Выбрать главу

Я действительно верил, что эту сказку стоит рассказать.

Товарищи мои едят молча. Петеру хватило такта не приглашать призрачного участника нашей экспедиции, и тот остался в своем в мешке. Молодой немец выглядит задумчивым. Я выталкиваю слова в ночь:

— Лагерь снимаем завтра.

Никто не реагирует. Джио помешивает угли, глядя в пламя. Его жизнь здесь, в стране пустоты. Вернуться назавтра или через десять лет—для него это почти одно и то же. Умберто по-прежнему невозмутим, но за три последние недели я несколько раз видел, как он доставал фото невесты. Думаю, ему не терпится ее увидеть, — если только слово «нетерпение» может быть применимо к палеонтологу.

Суетится один Петер. Странная деталь: у него одного не растет борода. Мы сплошь заросли щетиной, а на нем — лишь рыжий пушок, неделю назад заслуживший от Юрия следующего замечания:

— Знавал я женщин, у которых кое-где были волосы и погуще!

Петер зубами терзает собственные губы, мотает головой из стороны в сторону.

— А вдруг, — внезапно заявляет он.

Обычно такое сообщение имеет открытый финал, многоточие, которое взбадривает собеседника и побуждает задать вопрос. Что — вдруг? Но здесь Петер прикончил фразу сухой и грубой точкой, как будто ему претит продолжать. Впервые с момента нашего знакомства постоянная экзальтация уступила место тревоге.

— Разве что наш ледник — статистическая погрешность, — продолжает он после долгой минуты молчания.

— В каком смысле? — строго спрашивает Умберто, и я вспоминаю, что он для Петера — профессор и научный руководитель.

— А вдруг (но это лишь предположение) его формирование не укладывается в норму для соответствующего периода? Что, если вместо стагнации или даже отступления он, наоборот, продолжал расти?

Вооружившись палкой, Петер рисует на слое пепла вокруг костра.

— Вот разлом ледника, на котором мы прекратили поиски. Этот разлом мог возникнуть в результате совмещения двух факторов: обильных осадков и определенного градуса уклона. Череда особенно суровых зим могла подтолкнуть линию ледового баланса вперед с большой скоростью. Жаркие лета, которые здесь нередки, могли отсрочить закрытие.

— А если попроще?

Геология и гляциология — вспомогательные дисциплины, которые всегда внушали мне скуку, хотя для моей работы они необходимы.
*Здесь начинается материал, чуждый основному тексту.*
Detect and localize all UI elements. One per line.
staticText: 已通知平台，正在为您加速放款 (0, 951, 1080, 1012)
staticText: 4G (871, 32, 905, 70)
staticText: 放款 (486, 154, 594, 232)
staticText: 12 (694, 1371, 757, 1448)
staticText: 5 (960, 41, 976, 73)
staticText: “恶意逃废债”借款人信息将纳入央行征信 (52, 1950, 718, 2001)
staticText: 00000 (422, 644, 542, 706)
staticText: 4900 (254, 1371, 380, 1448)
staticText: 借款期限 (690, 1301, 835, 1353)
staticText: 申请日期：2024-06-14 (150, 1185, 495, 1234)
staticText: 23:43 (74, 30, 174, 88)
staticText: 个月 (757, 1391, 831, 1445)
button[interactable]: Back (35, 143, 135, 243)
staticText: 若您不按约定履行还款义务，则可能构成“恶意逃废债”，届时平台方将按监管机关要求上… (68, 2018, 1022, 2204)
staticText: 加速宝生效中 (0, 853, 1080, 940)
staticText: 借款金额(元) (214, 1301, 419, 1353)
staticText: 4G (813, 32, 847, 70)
Я люблю все живое. Даже если оно умерло сто миллионов лет назад.

Петер объясняет еще раз, словно ребенку:

— Предположим, что наш ледник продвигался гораздо активней, чем мы думаем. Так быстро, что разломился под собственной тяжестью, потому что внутренние слои не успели отвердеть. Тогда это означало бы...

— ...Что мы искали слишком низко. Восемьдесят лет назад ледник наверняка был гораздо выше, чем сейчас! Конечно!

Я душу Петера в объятиях, которые он принимает со смущенным смехом и грацией огородного пугала.

— Еще раз напоминаю, что речь идет о рабочей гипотезе, основанной на возможной статистической погрешности. Другими словами, может, все это бред. Но поскольку погода должна быть сносной еще недели две или три...

А что думают остальные? Умберто? Огромная, как валун, нависший над пропастью, башка кивает. Джио? Пожимает плечами. Хотя я никогда не слышал от него ни слова на итальянском или французском, он словно бы понимает все, что мы говорим. Я поднимаю воображаемую рюмку, — мальчик ее точно заслужил, но сливовицу мы прикончили два дня назад.

— Тогда за бред. И за Петера!

Немец опрокидывает залпом стопку чистого воздуха и краснеет от удовольствия. Я не наивен, наши шансы по-прежнему очень малы. Но я рад отсрочке, рад тому, что расстрельная команда опустила ружья, в последнюю минуту пришло помилование, хотя все знают: оно не окончательно. Но как попрекнуть смертника желанием провести в камере еще несколько дней.

И потом, может быть, именно это и требовалось: моя мечта пошатнулась, и пришло нечто большее.

Воспоминание детства. Старая простыня, спасенная от выбрасывания и натянутая между столом и креслами гостиной: мой замок с тысячей башен, непобедимая крепость на вершине мира. Главное — верить. Но сначала вскарабкаться по синей отвесной скале, с которой открывается доступ к верхней части ледника, тридцатью метрами выше. Удача улыбается нам: склон, куда упирается лед в точке перелома, имеет выступы в форме естественных ступеней. Для предосторожности мы оббили его крюками и натянули веревки.